--- The records Enclosed Below ---
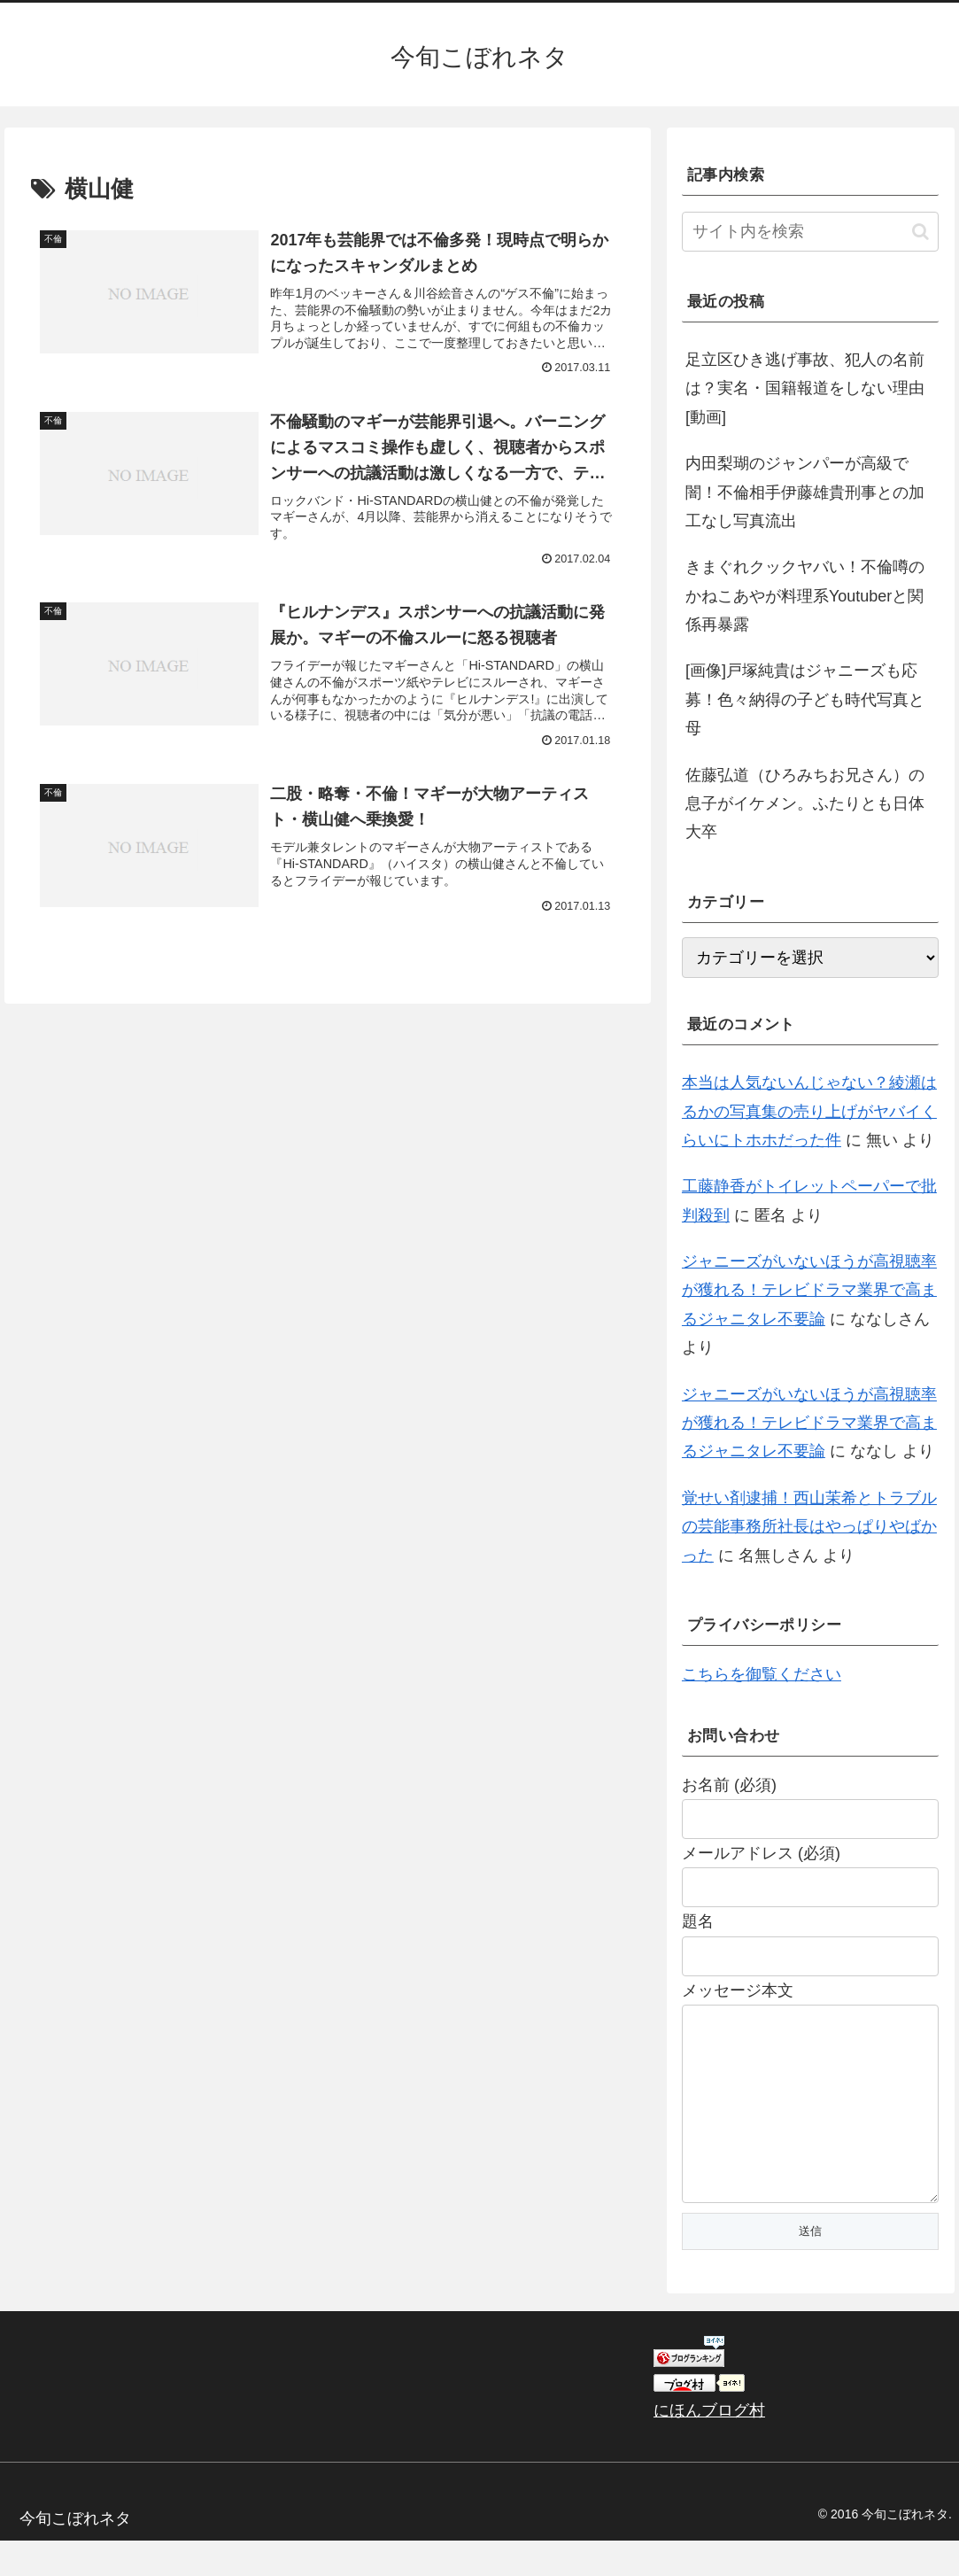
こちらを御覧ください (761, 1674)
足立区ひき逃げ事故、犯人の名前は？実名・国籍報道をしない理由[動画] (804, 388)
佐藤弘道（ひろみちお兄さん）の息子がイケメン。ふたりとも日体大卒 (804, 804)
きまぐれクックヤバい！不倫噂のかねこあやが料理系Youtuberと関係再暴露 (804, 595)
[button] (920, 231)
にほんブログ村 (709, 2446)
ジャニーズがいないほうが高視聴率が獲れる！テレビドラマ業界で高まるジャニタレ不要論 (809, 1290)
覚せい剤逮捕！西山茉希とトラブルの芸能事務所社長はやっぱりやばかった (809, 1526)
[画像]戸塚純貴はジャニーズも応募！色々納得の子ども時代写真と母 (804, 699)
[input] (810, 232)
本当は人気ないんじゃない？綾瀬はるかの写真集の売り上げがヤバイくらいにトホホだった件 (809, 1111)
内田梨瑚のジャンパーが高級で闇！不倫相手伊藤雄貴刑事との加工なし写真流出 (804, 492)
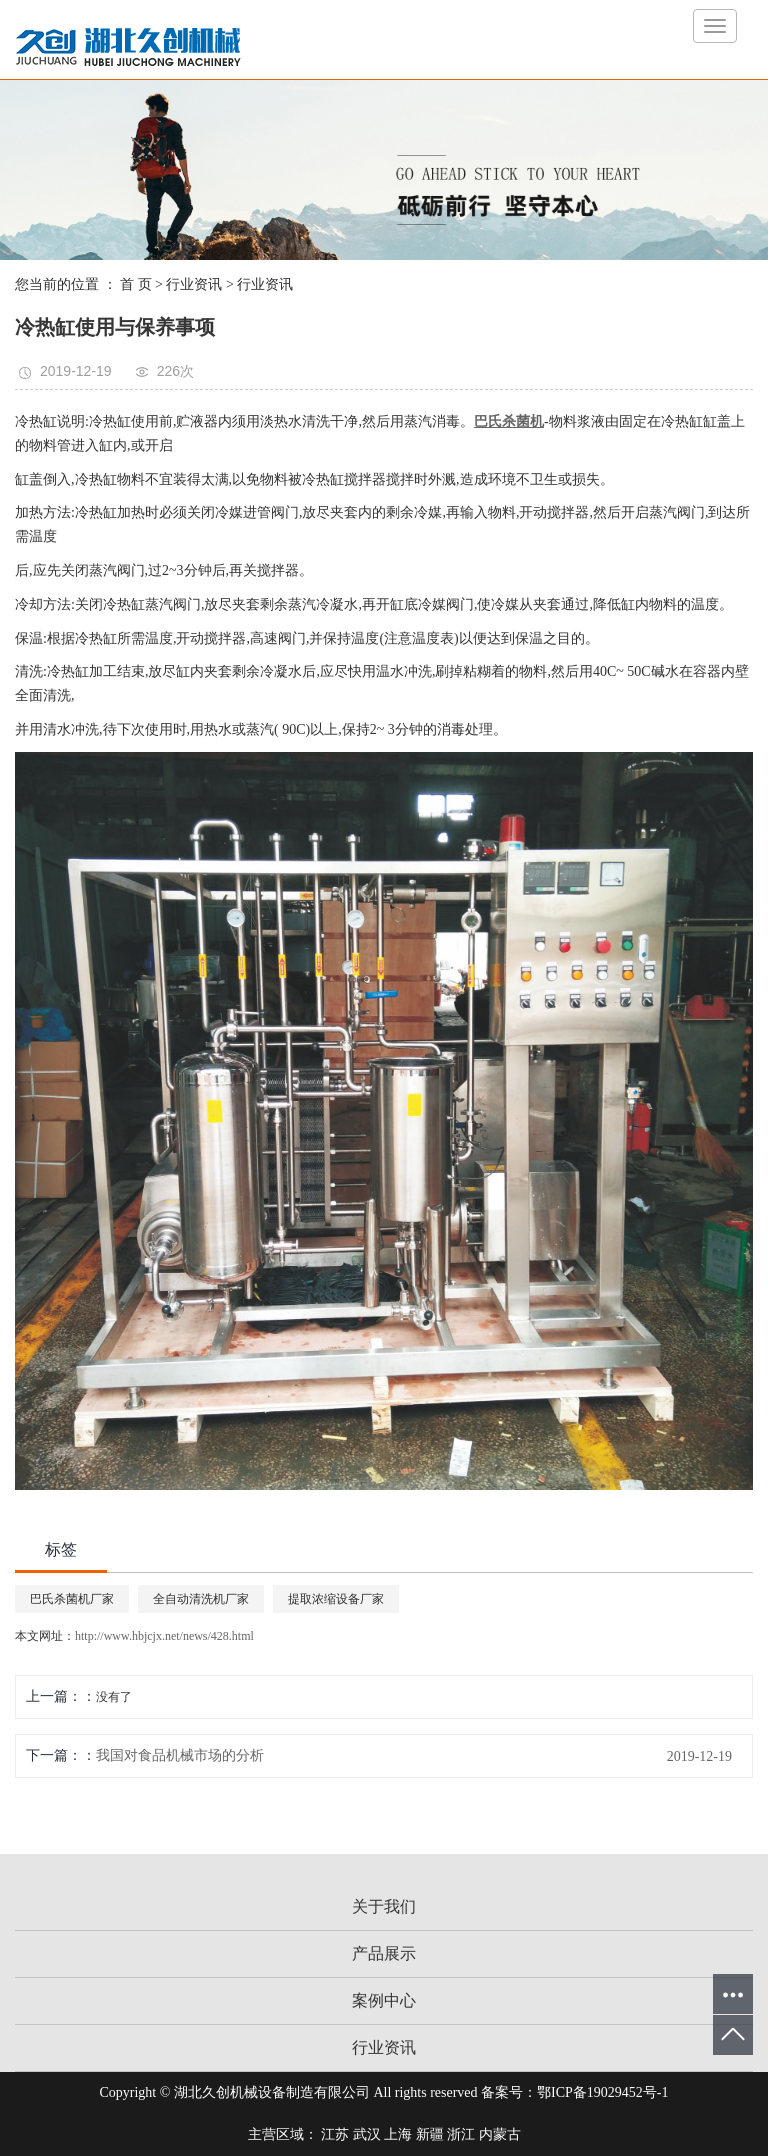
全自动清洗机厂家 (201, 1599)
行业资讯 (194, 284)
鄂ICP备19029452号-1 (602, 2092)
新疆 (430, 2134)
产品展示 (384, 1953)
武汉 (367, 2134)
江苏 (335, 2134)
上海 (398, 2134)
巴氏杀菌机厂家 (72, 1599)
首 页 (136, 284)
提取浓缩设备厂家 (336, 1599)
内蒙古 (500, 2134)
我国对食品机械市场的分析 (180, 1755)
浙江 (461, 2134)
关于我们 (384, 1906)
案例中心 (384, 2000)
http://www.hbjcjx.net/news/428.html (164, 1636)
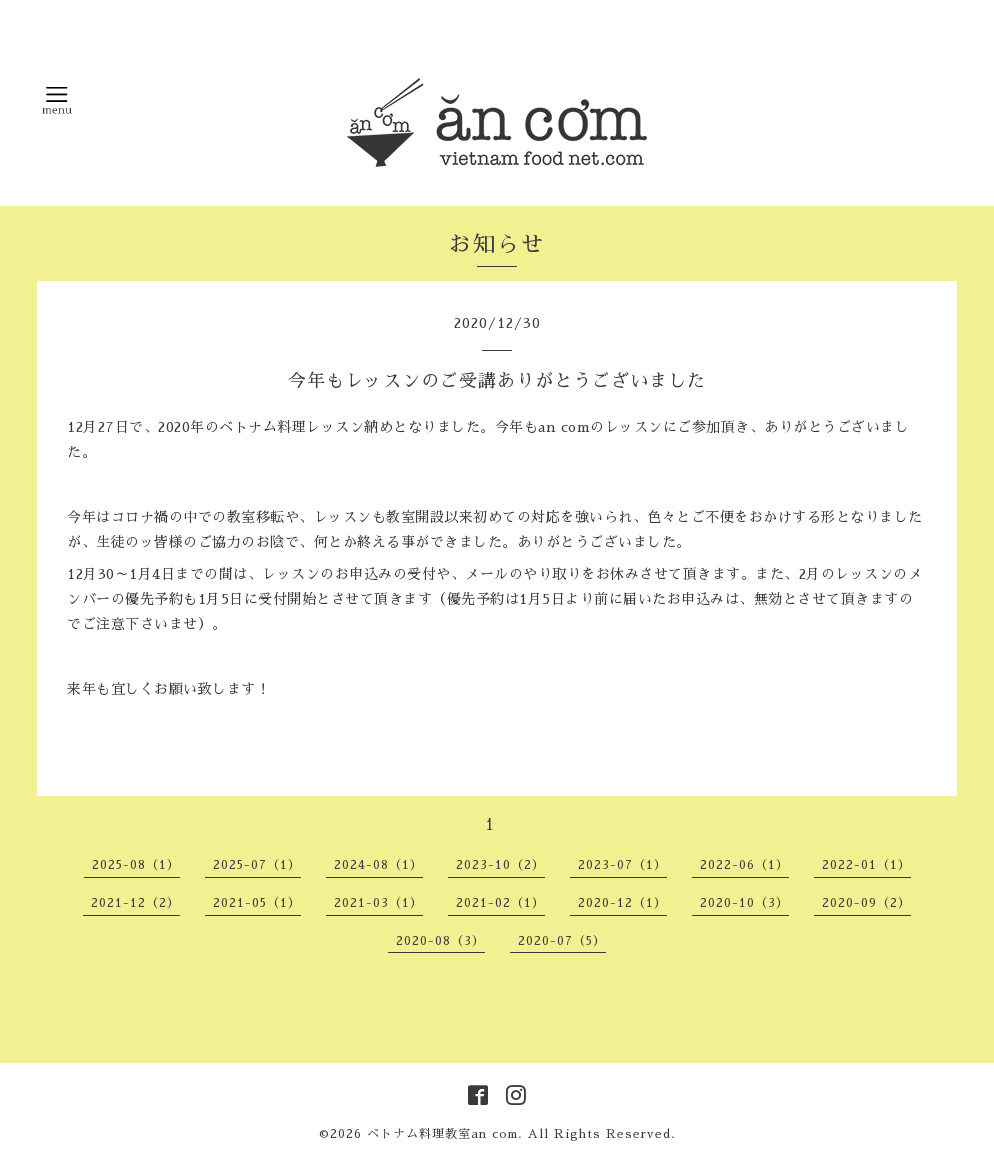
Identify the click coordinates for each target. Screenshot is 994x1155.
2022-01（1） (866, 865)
--- End of Enclosed The records ---
Task requirements - Transcribe exactly the span of lines from the line holding "内蒙古 (500, 2134)" through the last line above, both included. Pictures stay out.

Solution -
内蒙古 (500, 2134)
我国对食品机械市场的分析 (180, 1755)
浙江 (461, 2134)
关于我们 (384, 1906)
案例中心 (384, 2000)
http://www.hbjcjx.net/news/428.html (164, 1636)
Identify the click coordinates for each target. Screenshot is 994x1155.
2022-01（1） (866, 865)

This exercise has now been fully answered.